- **Directions for this task**: Everything in the listing should be transcribed exactly, apart from the pictures.

- **Raw data**:

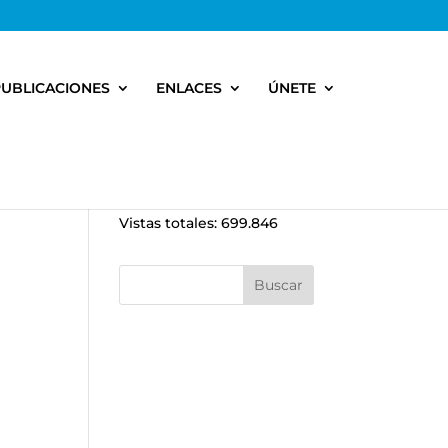
PUBLICACIONES
ENLACES
ÚNETE
Vistas totales:
699.846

- **Finished exercise**:
PUBLICACIONES
ENLACES
ÚNETE
Vistas totales:
699.846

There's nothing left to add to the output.